Think in similar terms of the other two probabilities.

I agree to the first probability.
The second probability above does not seem to be 1/2. They are not symmetric events. Secondly, you also did not even include the possibily of tie by just seeing the cases X>Y and Y>X what about the case X=Y.
Maybe I am incorrect, but I need to understand the logic behind this number 1/2

 

[Mr Doe]

I don't agree that

(
P(X=x) = {1\over 2}\mathbb{P}(X=x-1) + {1\over 4}\mathbb{P}(X=x-2)
)
(x>2) nor
(
P(Y=y) = {1\over 2}\mathbb{P}(Y=y-1) + {1\over 4}\mathbb{P}(Y=y-2) + {1\over 8}\mathbb{P}(Y=y-3)
)
(y>3). By definition P(X=x-k) is the probability that A get 2 heads in a row at x-k flips. A nor B does not flip after they get 2 or 3 heads respectively, so we cannot construct recursive equations in this way.
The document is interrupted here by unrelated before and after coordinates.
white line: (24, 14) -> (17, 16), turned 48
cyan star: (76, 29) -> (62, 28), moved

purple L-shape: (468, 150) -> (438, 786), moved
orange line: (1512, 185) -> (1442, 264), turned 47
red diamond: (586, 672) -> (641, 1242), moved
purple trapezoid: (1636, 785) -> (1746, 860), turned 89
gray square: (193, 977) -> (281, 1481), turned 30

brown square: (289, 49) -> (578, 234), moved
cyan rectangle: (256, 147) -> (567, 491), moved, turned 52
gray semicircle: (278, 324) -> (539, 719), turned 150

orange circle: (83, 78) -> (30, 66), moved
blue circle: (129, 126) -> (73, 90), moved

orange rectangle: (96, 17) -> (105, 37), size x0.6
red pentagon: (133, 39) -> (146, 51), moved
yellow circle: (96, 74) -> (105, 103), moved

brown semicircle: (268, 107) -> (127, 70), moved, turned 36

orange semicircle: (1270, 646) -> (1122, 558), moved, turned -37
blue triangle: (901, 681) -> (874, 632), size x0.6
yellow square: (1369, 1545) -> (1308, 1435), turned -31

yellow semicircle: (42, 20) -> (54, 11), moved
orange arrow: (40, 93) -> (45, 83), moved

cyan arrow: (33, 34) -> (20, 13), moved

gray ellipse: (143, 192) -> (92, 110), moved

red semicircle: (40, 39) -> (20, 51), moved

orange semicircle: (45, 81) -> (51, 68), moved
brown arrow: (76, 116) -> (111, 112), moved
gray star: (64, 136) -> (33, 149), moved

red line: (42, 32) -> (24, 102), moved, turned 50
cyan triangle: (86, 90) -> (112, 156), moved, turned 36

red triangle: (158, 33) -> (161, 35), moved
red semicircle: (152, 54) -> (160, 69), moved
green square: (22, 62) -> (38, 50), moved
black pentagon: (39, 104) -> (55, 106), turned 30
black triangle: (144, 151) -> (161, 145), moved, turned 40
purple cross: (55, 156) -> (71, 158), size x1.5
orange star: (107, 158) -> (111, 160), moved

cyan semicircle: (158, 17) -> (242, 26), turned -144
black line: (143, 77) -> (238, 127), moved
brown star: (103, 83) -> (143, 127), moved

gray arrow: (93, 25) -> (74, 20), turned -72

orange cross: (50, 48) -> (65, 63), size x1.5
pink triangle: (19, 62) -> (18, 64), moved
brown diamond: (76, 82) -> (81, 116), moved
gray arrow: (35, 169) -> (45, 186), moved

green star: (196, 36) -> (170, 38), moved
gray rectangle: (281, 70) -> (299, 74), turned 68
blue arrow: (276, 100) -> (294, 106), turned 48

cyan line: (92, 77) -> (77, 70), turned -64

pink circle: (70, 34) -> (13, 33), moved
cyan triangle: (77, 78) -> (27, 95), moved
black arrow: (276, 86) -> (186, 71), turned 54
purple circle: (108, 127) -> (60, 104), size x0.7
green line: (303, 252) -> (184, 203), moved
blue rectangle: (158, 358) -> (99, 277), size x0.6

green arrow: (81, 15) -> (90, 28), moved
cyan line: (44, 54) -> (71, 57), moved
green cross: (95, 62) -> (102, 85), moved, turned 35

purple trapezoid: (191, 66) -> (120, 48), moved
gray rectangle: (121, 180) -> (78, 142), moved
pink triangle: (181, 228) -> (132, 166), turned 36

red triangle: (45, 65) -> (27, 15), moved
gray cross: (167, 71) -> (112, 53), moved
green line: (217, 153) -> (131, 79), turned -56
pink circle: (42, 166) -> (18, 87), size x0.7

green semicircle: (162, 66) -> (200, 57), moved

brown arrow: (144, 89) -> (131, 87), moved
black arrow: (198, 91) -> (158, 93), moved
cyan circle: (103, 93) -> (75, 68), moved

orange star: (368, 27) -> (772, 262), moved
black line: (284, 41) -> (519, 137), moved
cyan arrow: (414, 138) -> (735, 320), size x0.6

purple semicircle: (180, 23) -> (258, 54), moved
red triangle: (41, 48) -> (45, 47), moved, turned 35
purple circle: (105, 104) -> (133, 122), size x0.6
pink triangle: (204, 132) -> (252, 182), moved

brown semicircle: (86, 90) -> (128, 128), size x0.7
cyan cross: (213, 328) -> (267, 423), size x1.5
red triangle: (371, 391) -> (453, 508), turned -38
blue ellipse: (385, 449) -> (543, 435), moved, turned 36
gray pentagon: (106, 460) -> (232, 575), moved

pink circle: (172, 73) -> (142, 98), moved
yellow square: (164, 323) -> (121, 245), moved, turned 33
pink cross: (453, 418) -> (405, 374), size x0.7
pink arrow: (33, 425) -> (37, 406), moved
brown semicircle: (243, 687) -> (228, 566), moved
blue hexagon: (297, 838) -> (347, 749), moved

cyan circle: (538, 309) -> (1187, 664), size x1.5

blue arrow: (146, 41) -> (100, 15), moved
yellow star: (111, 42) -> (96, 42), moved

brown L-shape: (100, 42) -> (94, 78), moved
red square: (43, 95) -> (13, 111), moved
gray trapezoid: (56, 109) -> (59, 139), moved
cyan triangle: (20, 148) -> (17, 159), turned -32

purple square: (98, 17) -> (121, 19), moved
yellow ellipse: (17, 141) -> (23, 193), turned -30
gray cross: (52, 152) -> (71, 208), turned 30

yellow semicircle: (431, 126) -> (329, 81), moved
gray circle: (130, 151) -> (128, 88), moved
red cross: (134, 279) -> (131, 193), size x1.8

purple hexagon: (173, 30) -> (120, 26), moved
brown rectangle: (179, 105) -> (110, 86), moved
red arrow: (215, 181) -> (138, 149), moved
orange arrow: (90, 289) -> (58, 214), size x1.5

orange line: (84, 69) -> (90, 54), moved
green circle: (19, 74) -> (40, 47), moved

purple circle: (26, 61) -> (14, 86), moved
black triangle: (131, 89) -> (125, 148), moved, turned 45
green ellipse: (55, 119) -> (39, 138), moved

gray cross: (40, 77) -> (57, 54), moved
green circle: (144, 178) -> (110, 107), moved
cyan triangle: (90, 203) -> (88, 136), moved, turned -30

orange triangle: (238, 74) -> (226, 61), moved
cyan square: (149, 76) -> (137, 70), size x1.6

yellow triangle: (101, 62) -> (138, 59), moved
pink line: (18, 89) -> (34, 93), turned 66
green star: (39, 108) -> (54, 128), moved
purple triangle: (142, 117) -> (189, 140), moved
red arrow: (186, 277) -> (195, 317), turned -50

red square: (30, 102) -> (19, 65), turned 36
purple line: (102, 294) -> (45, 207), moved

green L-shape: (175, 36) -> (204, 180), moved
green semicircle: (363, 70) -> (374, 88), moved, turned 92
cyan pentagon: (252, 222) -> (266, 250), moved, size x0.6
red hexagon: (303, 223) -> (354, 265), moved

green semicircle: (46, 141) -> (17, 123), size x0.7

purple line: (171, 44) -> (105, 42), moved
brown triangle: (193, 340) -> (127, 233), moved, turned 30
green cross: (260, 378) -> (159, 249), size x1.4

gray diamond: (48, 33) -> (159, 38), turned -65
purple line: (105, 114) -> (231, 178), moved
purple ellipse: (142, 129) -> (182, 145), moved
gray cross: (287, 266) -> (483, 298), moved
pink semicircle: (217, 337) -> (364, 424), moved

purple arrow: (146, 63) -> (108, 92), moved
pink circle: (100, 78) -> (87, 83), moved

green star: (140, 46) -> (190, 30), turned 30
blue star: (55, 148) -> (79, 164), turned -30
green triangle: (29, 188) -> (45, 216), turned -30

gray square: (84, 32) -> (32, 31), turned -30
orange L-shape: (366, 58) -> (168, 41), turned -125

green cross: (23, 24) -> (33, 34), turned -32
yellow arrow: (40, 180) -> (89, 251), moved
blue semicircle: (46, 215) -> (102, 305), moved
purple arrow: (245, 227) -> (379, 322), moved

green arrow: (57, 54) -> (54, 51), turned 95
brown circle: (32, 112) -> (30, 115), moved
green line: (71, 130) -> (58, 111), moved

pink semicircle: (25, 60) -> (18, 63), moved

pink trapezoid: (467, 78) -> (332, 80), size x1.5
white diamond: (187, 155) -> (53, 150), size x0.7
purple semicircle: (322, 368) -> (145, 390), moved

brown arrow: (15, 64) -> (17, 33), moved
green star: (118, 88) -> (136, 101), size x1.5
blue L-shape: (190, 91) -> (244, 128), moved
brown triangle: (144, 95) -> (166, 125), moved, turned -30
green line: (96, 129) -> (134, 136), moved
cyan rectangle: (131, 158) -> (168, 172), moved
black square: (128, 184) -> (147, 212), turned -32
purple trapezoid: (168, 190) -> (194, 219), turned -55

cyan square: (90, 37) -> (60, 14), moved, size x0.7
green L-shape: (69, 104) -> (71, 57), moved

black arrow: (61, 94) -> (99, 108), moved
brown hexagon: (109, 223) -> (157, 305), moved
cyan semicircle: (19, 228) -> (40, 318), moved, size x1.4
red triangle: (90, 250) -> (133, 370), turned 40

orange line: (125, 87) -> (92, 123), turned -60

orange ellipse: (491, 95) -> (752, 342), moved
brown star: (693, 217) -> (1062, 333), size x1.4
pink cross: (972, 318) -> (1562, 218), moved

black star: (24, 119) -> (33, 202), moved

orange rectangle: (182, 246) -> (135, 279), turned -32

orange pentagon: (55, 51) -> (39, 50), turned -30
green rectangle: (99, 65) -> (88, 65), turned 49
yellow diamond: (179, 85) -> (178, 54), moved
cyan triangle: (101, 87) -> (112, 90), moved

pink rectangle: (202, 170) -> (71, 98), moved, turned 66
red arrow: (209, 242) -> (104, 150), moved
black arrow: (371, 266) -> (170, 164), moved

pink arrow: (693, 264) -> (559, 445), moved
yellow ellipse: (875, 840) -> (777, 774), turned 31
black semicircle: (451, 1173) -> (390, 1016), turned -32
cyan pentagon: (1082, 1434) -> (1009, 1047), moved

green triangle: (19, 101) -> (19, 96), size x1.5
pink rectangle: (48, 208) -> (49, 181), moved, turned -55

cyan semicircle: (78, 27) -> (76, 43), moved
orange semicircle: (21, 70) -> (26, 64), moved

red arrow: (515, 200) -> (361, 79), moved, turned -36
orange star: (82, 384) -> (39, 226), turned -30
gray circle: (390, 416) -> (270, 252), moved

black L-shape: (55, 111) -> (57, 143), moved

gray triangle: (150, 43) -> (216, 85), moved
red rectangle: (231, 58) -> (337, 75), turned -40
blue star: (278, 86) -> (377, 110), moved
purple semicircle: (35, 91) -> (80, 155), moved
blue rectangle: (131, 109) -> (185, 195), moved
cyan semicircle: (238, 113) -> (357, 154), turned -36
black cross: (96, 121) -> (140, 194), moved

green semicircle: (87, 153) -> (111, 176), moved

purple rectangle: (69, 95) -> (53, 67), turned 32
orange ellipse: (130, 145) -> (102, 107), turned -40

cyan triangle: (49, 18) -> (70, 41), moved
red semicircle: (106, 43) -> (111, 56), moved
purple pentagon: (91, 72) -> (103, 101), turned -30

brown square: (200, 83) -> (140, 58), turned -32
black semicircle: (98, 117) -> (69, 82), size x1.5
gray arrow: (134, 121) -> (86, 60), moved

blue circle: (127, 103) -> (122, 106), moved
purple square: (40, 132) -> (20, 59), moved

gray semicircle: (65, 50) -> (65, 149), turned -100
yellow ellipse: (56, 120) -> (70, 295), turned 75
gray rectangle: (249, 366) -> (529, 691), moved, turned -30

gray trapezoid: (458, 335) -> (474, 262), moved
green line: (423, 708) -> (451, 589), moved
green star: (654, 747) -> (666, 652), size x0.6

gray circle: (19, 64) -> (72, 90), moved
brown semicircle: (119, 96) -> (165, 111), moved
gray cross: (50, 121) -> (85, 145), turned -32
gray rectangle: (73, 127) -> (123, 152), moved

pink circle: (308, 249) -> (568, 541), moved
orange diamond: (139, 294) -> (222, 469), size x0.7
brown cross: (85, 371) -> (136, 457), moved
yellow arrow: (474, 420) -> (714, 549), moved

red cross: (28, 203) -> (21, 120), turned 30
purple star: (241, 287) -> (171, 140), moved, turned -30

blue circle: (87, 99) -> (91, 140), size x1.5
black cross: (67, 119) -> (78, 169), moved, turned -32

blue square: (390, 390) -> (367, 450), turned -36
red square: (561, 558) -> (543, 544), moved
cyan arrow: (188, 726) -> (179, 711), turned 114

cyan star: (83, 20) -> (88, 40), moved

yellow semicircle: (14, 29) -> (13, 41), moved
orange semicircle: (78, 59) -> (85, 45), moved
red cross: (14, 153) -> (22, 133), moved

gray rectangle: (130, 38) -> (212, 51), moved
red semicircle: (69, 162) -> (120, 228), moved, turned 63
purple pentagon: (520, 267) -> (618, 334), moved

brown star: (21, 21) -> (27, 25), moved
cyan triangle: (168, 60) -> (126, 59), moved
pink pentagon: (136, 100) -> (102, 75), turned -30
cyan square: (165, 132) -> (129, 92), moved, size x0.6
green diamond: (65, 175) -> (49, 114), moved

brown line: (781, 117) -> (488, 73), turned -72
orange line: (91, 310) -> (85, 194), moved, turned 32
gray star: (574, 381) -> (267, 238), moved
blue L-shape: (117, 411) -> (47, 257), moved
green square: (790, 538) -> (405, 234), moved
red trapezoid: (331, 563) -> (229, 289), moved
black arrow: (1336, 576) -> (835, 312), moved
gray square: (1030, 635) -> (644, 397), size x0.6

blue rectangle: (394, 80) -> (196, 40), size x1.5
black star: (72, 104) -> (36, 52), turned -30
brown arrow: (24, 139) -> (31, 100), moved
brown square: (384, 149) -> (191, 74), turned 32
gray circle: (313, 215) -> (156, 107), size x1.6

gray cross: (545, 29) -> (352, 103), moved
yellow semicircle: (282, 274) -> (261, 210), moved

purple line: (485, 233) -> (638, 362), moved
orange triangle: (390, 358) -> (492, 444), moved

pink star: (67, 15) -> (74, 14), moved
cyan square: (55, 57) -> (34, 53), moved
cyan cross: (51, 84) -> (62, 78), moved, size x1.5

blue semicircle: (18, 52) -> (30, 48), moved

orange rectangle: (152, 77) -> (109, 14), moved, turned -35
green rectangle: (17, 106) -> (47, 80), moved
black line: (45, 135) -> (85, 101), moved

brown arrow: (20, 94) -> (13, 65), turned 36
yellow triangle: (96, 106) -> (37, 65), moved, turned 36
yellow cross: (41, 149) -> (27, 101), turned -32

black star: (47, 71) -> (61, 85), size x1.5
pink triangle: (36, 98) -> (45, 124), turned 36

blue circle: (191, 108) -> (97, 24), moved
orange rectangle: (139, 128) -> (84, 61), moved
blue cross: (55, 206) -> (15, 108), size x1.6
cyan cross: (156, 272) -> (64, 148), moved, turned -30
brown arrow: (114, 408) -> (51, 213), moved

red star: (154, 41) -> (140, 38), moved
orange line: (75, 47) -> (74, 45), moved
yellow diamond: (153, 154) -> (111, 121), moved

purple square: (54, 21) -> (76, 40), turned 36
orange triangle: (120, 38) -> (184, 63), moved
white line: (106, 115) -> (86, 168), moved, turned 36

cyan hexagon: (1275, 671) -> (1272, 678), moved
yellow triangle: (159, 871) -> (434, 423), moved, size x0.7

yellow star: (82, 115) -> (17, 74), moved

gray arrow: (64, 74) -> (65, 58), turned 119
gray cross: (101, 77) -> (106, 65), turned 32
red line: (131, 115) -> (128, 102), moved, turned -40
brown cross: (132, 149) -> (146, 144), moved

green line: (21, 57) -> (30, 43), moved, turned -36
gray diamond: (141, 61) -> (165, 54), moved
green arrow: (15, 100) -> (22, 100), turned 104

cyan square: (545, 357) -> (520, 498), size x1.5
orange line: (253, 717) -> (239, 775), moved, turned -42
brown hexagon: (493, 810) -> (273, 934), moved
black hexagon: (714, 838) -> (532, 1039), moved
Please note that the recursion isn't correct "by accident". I'll comment just the first equation (the logic behind the second is the same). The mentioned event is equivalent to the event that first two tosses are heads, and that there aren't consecutive heads between the 2 and the n toss. From that you will get the recursion.
"Omitting the technical stuff" was the cruical statement in my post .

But I will agree with VKaul, the calculation of the sum is a technical obstacle.

I also agree on VKaul's comment on Dan's post, (\mathbb{P}(X=Y|X_1=T,Y_1=H)) is greater than zero.

 

[igram]

He did not tell me the answer. I don't know. I felt so dumb not being able to do this question.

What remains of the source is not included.